Estimating Daily People Tested (part 4)
Estimation of the number of people undergoing virus tests in England prior to de-duplication of data records (rev 1.0)
In my previous post in this series we took a look at the weekly count of unique people tested over time using England Test & Trace data. I did a spot of lame numerical acrobatics to convert this into daily data, but this did the trick in that we saw a mighty mismatch between what England’s Test & Trace mob think was happening on the ground and what the UK GOV coronavirus dashboard mob think was happening on the ground. You’d think keeping tabs on who was tested and when would be easy but this doesn’t appear to be the case.
I decided that the Test & Trace mob were more likely to be on the ball and so opted to consider this series further. What I had in mind is determining the relationship between the number of different tests employed and the number of unique people tested. For those late to the party I’ll recap by shouting “De-duplication!”, this being a technique by which the data authorities limit test records to one test per person per accounting week regardless of how many tests they performed. If one test happens to be positive (whether a false or true positive) then that test gets counted even if they churned out a dozen negative tests (whether false or true negatives). Yes, it stinks: we have lived through a testdemic.
Rolling Out Regression
I’ve mentioned that the UK GOV crew have adopted three different methods of book-keeping for their variable uniquePeopleTestedBySpecimenDateRollingSum, these flipping personality on 28 Dec 2020 and 21 Feb 2022 so I shall investigate relationships within each of these periods separately. Let us first have a quick look at the distribution of daily counts for the dependent variable, this being the England Test & Trace data series for unique people tested.

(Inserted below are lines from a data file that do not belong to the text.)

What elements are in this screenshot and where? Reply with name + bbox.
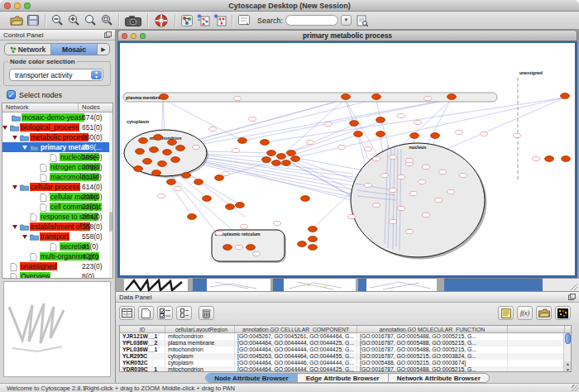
table-cell[interactable]: [GO:0044464, GO:0044444, GO:0044425, G..… — [235, 347, 357, 353]
network-node-selected[interactable] — [150, 147, 159, 153]
network-node[interactable] — [338, 145, 346, 149]
delete-attribute-icon[interactable] — [199, 306, 214, 320]
network-node[interactable] — [398, 206, 405, 210]
network-node[interactable] — [325, 122, 333, 126]
camera-icon[interactable] — [122, 12, 144, 28]
network-node-selected[interactable] — [350, 121, 359, 127]
table-scrollbar[interactable]: ▲▼ — [563, 333, 571, 372]
tree-row[interactable]: macromolecule311(0) — [2, 172, 112, 182]
merge-network-icon[interactable] — [212, 12, 228, 28]
scrollbar-arrows[interactable]: ▲▼ — [564, 361, 572, 372]
table-cell[interactable]: [GO:0005488, GO:0005215, GO:0003674] — [357, 360, 508, 366]
network-node[interactable] — [249, 117, 256, 121]
table-cell[interactable]: YKR052C — [120, 360, 165, 366]
table-column-header[interactable]: annotation.GO MOLECULAR_FUNCTION — [357, 326, 508, 332]
table-cell[interactable]: YJR121W__1 — [120, 333, 165, 340]
network-node[interactable] — [398, 174, 405, 179]
tree-row[interactable]: biological_process651(0) — [2, 122, 112, 132]
scrollbar-thumb[interactable] — [565, 333, 571, 344]
node-color-dropdown[interactable]: transporter activity ▲▼ — [9, 69, 103, 81]
table-cell[interactable] — [508, 366, 565, 372]
network-node-selected[interactable] — [410, 133, 419, 139]
background-window-frame[interactable] — [358, 278, 366, 291]
attribute-checklist-icon[interactable] — [157, 306, 173, 320]
network-node[interactable] — [390, 188, 397, 192]
tab-overflow-arrow[interactable]: ▶ — [98, 44, 109, 55]
network-node-selected[interactable] — [267, 151, 276, 156]
network-node[interactable] — [533, 156, 540, 160]
network-node-selected[interactable] — [246, 245, 256, 251]
network-node-selected[interactable] — [282, 160, 291, 166]
network-node-selected[interactable] — [372, 94, 381, 100]
network-node[interactable] — [423, 165, 430, 169]
create-network-icon[interactable] — [195, 12, 212, 28]
network-node[interactable] — [348, 214, 356, 218]
network-canvas[interactable]: plasma membranecytoplasmmitochondrionnuc… — [120, 43, 575, 275]
select-nodes-checkbox[interactable]: ✓ — [7, 90, 16, 99]
new-attribute-icon[interactable] — [138, 306, 154, 320]
network-node-selected[interactable] — [561, 93, 570, 99]
save-icon[interactable] — [25, 12, 41, 28]
network-node[interactable] — [307, 140, 314, 144]
network-node[interactable] — [158, 194, 165, 198]
table-cell[interactable]: [GO:0016787, GO:0005488, GO:0005215, G..… — [357, 333, 508, 340]
network-node[interactable] — [419, 179, 426, 184]
network-node[interactable] — [424, 96, 432, 100]
table-cell[interactable]: [GO:0016787, GO:0005488, GO:0005215, G..… — [357, 366, 508, 372]
network-node-selected[interactable] — [277, 154, 286, 160]
network-node[interactable] — [223, 171, 230, 175]
network-node[interactable] — [373, 203, 380, 207]
table-cell[interactable]: [GO:0016787, GO:0005215, GO:0003824, G..… — [357, 353, 508, 360]
background-window-frame[interactable] — [193, 278, 207, 291]
tab-edge-attribute-browser[interactable]: Edge Attribute Browser — [298, 374, 389, 382]
network-node-selected[interactable] — [287, 151, 296, 156]
table-column-header[interactable] — [508, 326, 565, 332]
network-node[interactable] — [193, 145, 200, 149]
network-node-selected[interactable] — [215, 175, 224, 181]
network-node-selected[interactable] — [298, 241, 307, 247]
table-cell[interactable]: cytoplasm — [165, 360, 235, 366]
network-node[interactable] — [365, 146, 372, 151]
network-node[interactable] — [481, 131, 488, 136]
tree-row[interactable]: nucleobase-209(0) — [2, 152, 112, 162]
table-cell[interactable]: [GO:0016787, GO:0005488, GO:0005215, G..… — [357, 340, 508, 347]
window-resize-corner[interactable] — [543, 278, 579, 291]
tree-row[interactable]: cell communicat22(0) — [2, 202, 112, 212]
expander-icon[interactable] — [12, 136, 17, 140]
network-node-selected[interactable] — [176, 146, 185, 151]
network-node[interactable] — [390, 219, 397, 223]
table-column-header[interactable]: _cellularLayoutRegion — [165, 326, 235, 332]
background-window-frame[interactable] — [273, 278, 284, 291]
expander-icon[interactable] — [12, 225, 17, 229]
tree-row[interactable]: establishment of lo558(0) — [2, 222, 112, 232]
table-cell[interactable]: [GO:0016787, GO:0005488, GO:0005215, G..… — [357, 347, 508, 353]
network-node[interactable] — [414, 120, 422, 124]
network-node-selected[interactable] — [188, 214, 197, 220]
network-node[interactable] — [216, 231, 223, 235]
network-node-selected[interactable] — [562, 156, 571, 162]
network-node-selected[interactable] — [272, 160, 281, 166]
network-node[interactable] — [406, 229, 414, 233]
import-attributes-icon[interactable] — [536, 306, 552, 320]
function-builder-icon[interactable]: f(x) — [517, 306, 533, 320]
network-edge[interactable] — [163, 174, 192, 216]
float-panel-icon[interactable] — [568, 294, 576, 300]
network-node-selected[interactable] — [167, 179, 176, 185]
tree-scrollbar[interactable] — [109, 112, 112, 279]
table-cell[interactable] — [508, 340, 565, 347]
network-node[interactable] — [253, 251, 261, 256]
background-window-fragment[interactable] — [124, 278, 188, 291]
tab-node-attribute-browser[interactable]: Node Attribute Browser — [206, 374, 298, 382]
network-node-selected[interactable] — [342, 94, 351, 100]
table-row[interactable]: YDR039C__1mitochondrion[GO:0044464, GO:0… — [120, 366, 571, 372]
background-window-fragment[interactable] — [284, 278, 356, 291]
network-node[interactable] — [435, 198, 443, 202]
table-cell[interactable]: YLR295C — [120, 353, 165, 360]
table-cell[interactable]: cytoplasm — [165, 353, 235, 360]
float-panel-icon[interactable] — [104, 31, 112, 38]
network-node-selected[interactable] — [376, 117, 385, 123]
network-node-selected[interactable] — [160, 94, 169, 100]
tree-row[interactable]: Overview8(0) — [2, 271, 112, 279]
region-nucleus[interactable] — [351, 143, 485, 257]
search-dropdown-button[interactable]: ▼ — [341, 15, 352, 26]
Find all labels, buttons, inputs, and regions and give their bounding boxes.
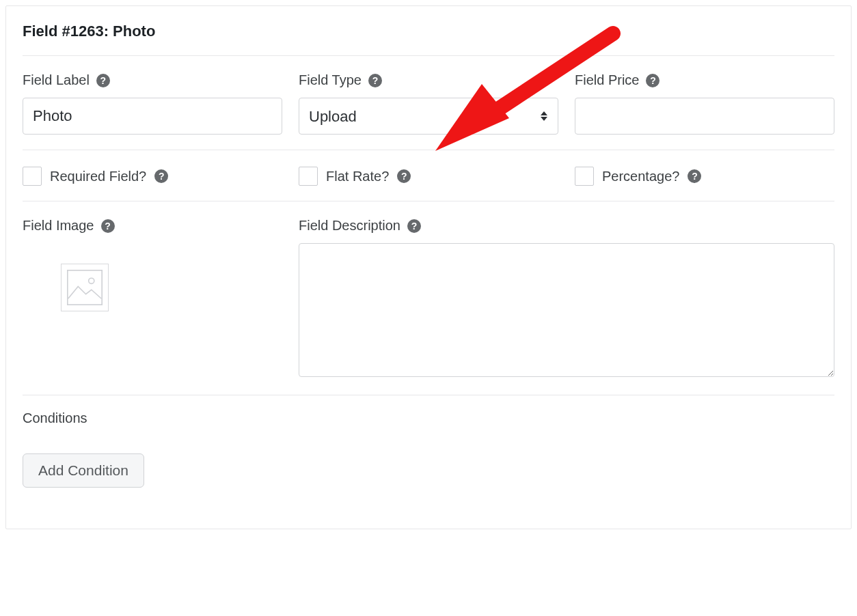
flat-rate-label: Flat Rate? [326,169,389,184]
help-icon[interactable]: ? [368,74,382,87]
field-type-select[interactable]: Upload [299,98,558,135]
svg-point-1 [89,278,94,283]
field-price-label: Field Price [575,72,639,88]
field-description-textarea[interactable] [299,243,834,377]
field-label-label: Field Label [23,72,90,88]
svg-rect-0 [68,270,102,305]
divider [23,395,834,395]
percentage-checkbox[interactable] [575,167,594,186]
field-image-label: Field Image [23,218,94,234]
field-label-input[interactable] [23,98,282,135]
image-placeholder[interactable] [61,264,109,311]
help-icon[interactable]: ? [397,169,411,183]
flat-rate-checkbox[interactable] [299,167,318,186]
image-placeholder-icon [67,270,103,305]
required-field-checkbox[interactable] [23,167,42,186]
field-type-label: Field Type [299,72,362,88]
help-icon[interactable]: ? [646,74,659,87]
help-icon[interactable]: ? [101,219,115,233]
help-icon[interactable]: ? [154,169,168,183]
row-image-desc: Field Image ? Field Description ? [23,201,834,395]
conditions-heading: Conditions [23,410,834,426]
percentage-label: Percentage? [602,169,679,184]
help-icon[interactable]: ? [407,219,421,233]
add-condition-button[interactable]: Add Condition [23,453,144,488]
help-icon[interactable]: ? [96,74,110,87]
row-flags: Required Field? ? Flat Rate? ? Percentag… [23,150,834,201]
row-main: Field Label ? Field Type ? Upload [23,56,834,150]
required-field-label: Required Field? [50,169,146,184]
field-description-label: Field Description [299,218,400,234]
panel-title: Field #1263: Photo [23,23,834,40]
help-icon[interactable]: ? [688,169,701,183]
field-price-input[interactable] [575,98,834,135]
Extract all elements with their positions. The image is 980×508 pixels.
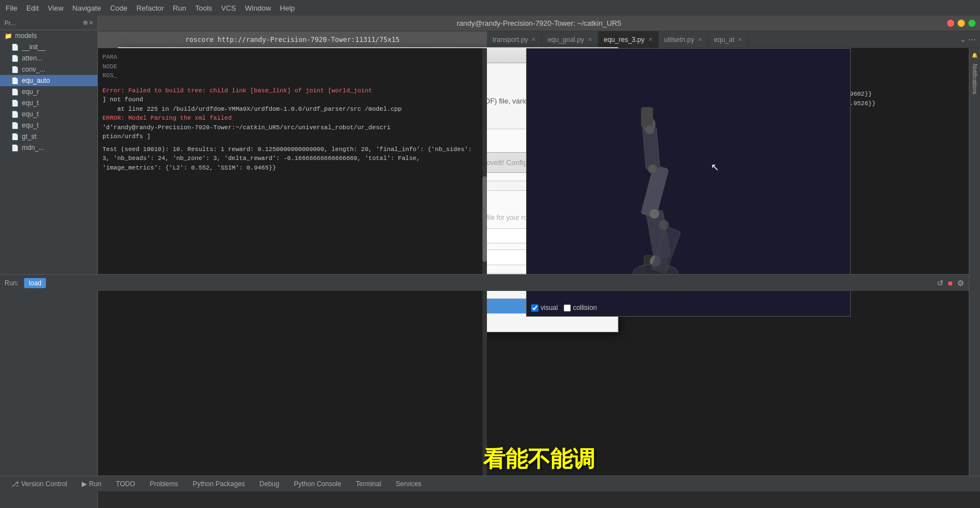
visual-checkbox-label[interactable]: visual: [531, 304, 558, 312]
menu-edit[interactable]: Edit: [26, 4, 39, 12]
collision-label: collision: [573, 304, 597, 312]
visual-checkbox[interactable]: [531, 304, 538, 312]
minimize-button[interactable]: [958, 20, 965, 27]
roscore-bar: roscore http://randy-Precision-7920-Towe…: [98, 31, 487, 48]
project-sidebar: Pr... ⊕ ≡ 📁 models 📄 __init__ 📄 atten...…: [0, 16, 98, 508]
main-terminal[interactable]: PARA NODE ROS_ Error: Failed to build tr…: [98, 48, 487, 476]
menu-bar: File Edit View Navigate Code Refactor Ru…: [0, 0, 980, 16]
tab-python-packages[interactable]: Python Packages: [186, 478, 251, 490]
term-para: PARA: [102, 53, 482, 62]
robot-end-effector: [641, 107, 653, 127]
file-icon-5: 📄: [11, 88, 19, 96]
file-icon-2: 📄: [11, 55, 19, 62]
tab-equ-res[interactable]: equ_res_3.py ✕: [598, 31, 659, 48]
menu-navigate[interactable]: Navigate: [72, 4, 101, 12]
file-icon-9: 📄: [11, 133, 19, 140]
sidebar-init[interactable]: 📄 __init__: [0, 41, 97, 53]
term-info-2: at line 225 in /build/urdfdom-YMMa9X/urd…: [102, 105, 482, 114]
term-node: NODE: [102, 62, 482, 72]
run-reload-icon[interactable]: ↺: [937, 279, 944, 288]
cursor-indicator: ↖: [711, 161, 719, 173]
menu-refactor[interactable]: Refactor: [137, 4, 164, 12]
tab-equ-at[interactable]: equ_at ✕: [709, 31, 749, 48]
menu-code[interactable]: Code: [110, 4, 128, 12]
main-terminal-scrollbar[interactable]: [482, 48, 487, 476]
run-stop-icon[interactable]: ■: [948, 279, 953, 288]
tab-problems[interactable]: Problems: [143, 478, 185, 490]
tab-close-equ-at[interactable]: ✕: [738, 36, 742, 43]
file-icon-10: 📄: [11, 144, 19, 152]
run-settings-icon[interactable]: ⚙: [957, 279, 964, 288]
maximize-button[interactable]: [968, 20, 976, 27]
term-info-3: 'd'randy@randy-Precision-7920-Tower:~/ca…: [102, 123, 482, 133]
notifications-label: Notifications: [972, 64, 978, 94]
sidebar-icons: ⊕ ≡: [83, 19, 93, 26]
visual-label: visual: [541, 304, 558, 312]
sidebar-equ-t3[interactable]: 📄 equ_t: [0, 120, 97, 131]
tab-equ-goal[interactable]: equ_goal.py ✕: [542, 31, 598, 48]
tabs-bar: transport.py ✕ equ_goal.py ✕ equ_res_3.p…: [487, 31, 980, 48]
menu-tools[interactable]: Tools: [195, 4, 212, 12]
sidebar-equ-auto[interactable]: 📄 equ_auto: [0, 75, 97, 86]
tab-run[interactable]: ▶ Run: [75, 478, 108, 490]
term-info-4: ption/urdfs ]: [102, 132, 482, 142]
menu-view[interactable]: View: [48, 4, 63, 12]
window-controls: [947, 20, 976, 27]
sidebar-mdn[interactable]: 📄 mdn_...: [0, 142, 97, 153]
sidebar-atten[interactable]: 📄 atten...: [0, 53, 97, 64]
tab-transport[interactable]: transport.py ✕: [487, 31, 542, 48]
notifications-panel: 🔔 Notifications: [969, 48, 980, 476]
menu-window[interactable]: Window: [245, 4, 271, 12]
notifications-icon[interactable]: 🔔: [972, 53, 978, 58]
tab-close-transport[interactable]: ✕: [531, 36, 536, 43]
menu-file[interactable]: File: [6, 4, 17, 12]
sidebar-conv[interactable]: 📄 conv_...: [0, 64, 97, 75]
tab-debug[interactable]: Debug: [253, 478, 286, 490]
tab-version-control[interactable]: ⎇ Version Control: [4, 478, 74, 490]
menu-run[interactable]: Run: [173, 4, 186, 12]
sidebar-header: Pr... ⊕ ≡: [0, 16, 97, 30]
robot-joint-4: [645, 125, 654, 134]
robot-joint-2: [649, 209, 659, 219]
close-button[interactable]: [947, 20, 954, 27]
roscore-url: roscore http://randy-Precision-7920-Towe…: [185, 36, 400, 44]
menu-help[interactable]: Help: [280, 4, 295, 12]
sidebar-equ-t1[interactable]: 📄 equ_t: [0, 97, 97, 109]
sidebar-equ-r[interactable]: 📄 equ_r: [0, 86, 97, 97]
vcs-icon: ⎇: [11, 480, 19, 488]
run-bar: Run: load ↺ ■ ⚙ ✕: [0, 274, 980, 291]
folder-icon: 📁: [4, 32, 12, 40]
sidebar-gt[interactable]: 📄 gt_st: [0, 131, 97, 142]
collision-checkbox[interactable]: [564, 304, 571, 312]
term-error-1: Error: Failed to build tree: child link …: [102, 86, 482, 96]
sidebar-models[interactable]: 📁 models: [0, 30, 97, 41]
main-scrollbar-thumb: [482, 176, 487, 262]
tab-todo[interactable]: TODO: [109, 478, 142, 490]
tab-terminal[interactable]: Terminal: [349, 478, 388, 490]
run-label: Run:: [4, 279, 18, 287]
tab-more-icon[interactable]: ⌄ ⋯: [955, 35, 980, 44]
term-error-2: ERROR: Model Parsing the xml failed: [102, 114, 482, 123]
tab-close-equ-res[interactable]: ✕: [648, 36, 653, 43]
project-label: Pr...: [4, 20, 16, 26]
collision-checkbox-label[interactable]: collision: [564, 304, 597, 312]
file-icon-3: 📄: [11, 66, 19, 73]
robot2-joint: [659, 220, 669, 230]
viz-controls: visual collision: [531, 304, 597, 312]
term-info-1: ] not found: [102, 95, 482, 105]
term-ros: ROS_: [102, 71, 482, 81]
tab-services[interactable]: Services: [389, 478, 428, 490]
tab-close-utilsetn[interactable]: ✕: [698, 36, 702, 43]
run-item[interactable]: load: [24, 278, 46, 288]
tab-utilsetn[interactable]: utilsetn.py ✕: [659, 31, 709, 48]
robot-svg: [571, 82, 739, 306]
terminal-title: randy@randy-Precision-7920-Tower: ~/catk…: [457, 19, 621, 27]
tab-python-console[interactable]: Python Console: [287, 478, 348, 490]
run-tab-icon: ▶: [82, 480, 87, 488]
file-icon-7: 📄: [11, 111, 19, 118]
robot-joint-3: [648, 164, 657, 173]
menu-vcs[interactable]: VCS: [221, 4, 236, 12]
file-icon-6: 📄: [11, 100, 19, 107]
tab-close-equ-goal[interactable]: ✕: [588, 36, 592, 43]
sidebar-equ-t2[interactable]: 📄 equ_t: [0, 109, 97, 120]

Here’s what the series looks like in the flesh:
And here’s what this series looks like when sliced into three histograms, each representing the distribution of daily counts of people tested within each de-duplication regime:
Cogitation & Coffee: Going Geek
I’m going to throw caution to the wind and use linear regression for this analysis rather than Autoregressive Integrated Moving Average (ARIMA) time series modelling for the simple reason that I want to derive a predictive model from test data and case counts; that is, I want the number of tests conducted each day and the number of cases detected each day to predict the number of people tested each day since there should be a robust relationship between these three variables. This is a bit naughty because I’ve gone and flaunted the rule of independence1, so we need to bear this in mind.
The dependent variable is counts of people tested on a daily basis and this brings the Poisson distribution to mind, this being the most well-known of a family of discrete probability distribution. However Siméon Poisson was fascinated by counts arising from relatively rare events, and counts of folk who stuck a swab up the nose each day isn’t exactly rare, having a feel of a discrete form of the Normal distribution.
After cogitation and coffee I settled on the Tweedie distribution to handle the error structure of first and third de-duplication regimes, with the ubiquitous Normal distribution being given pride of place to drive the model for the second regime.
Ingredients For Linear Regression
Dependent variable:
TTpeople - England Test & Trace De-duplicated Count Of People Tested (transformed from weekly to daily values using the assumption of a rectangular distribution.)
Independent variables:
Model Error structure:
Tweedie with identity link, regime 1: 8 Dec 2020 - 27 Dec 2020 (n=333)
Normal (identity link), regime 2: 28 Dec 2020 - 20 Feb 2022 (n=420)
Tweedie with identity link, regime 3: 21 Feb 2022 - 7 Jun 2022 (n=107)
Descriptive Statistics
Model Performance for Regime 1 (8 Feb 2020 - 27 Dec 2020)
I’m not going to present pages of statistical output and tests of model adequacy, and shall get straight to the point with a slide of observed Test & Trace daily counts of unique people tested over time and values predicted by generalised linear modelling (GLM), though I will mention that the adjusted R-square ended-up at a rather healthy R2(adj) = 0.986. Here’s the proof of the pudding for the first time period:
How tasty is that? By using counts of tests conducted and cases detected we have been able to accurately model the number of people who were subject to testing over the period 8 Feb 2020 - 27 Dec 2020 . The model usefully predicts daily variation across each week turning the rather crude castellated Test & Trace series into something more like!
In part 5 I shall reveal the outcome for modelling the subsequent two periods. I don’t think you are going to be disappointed.
Kettle On!
The consecutive values of a times series are dependent on each other, whereas the standard method of linear regression was designed for values of data arising independently, as in a random sample.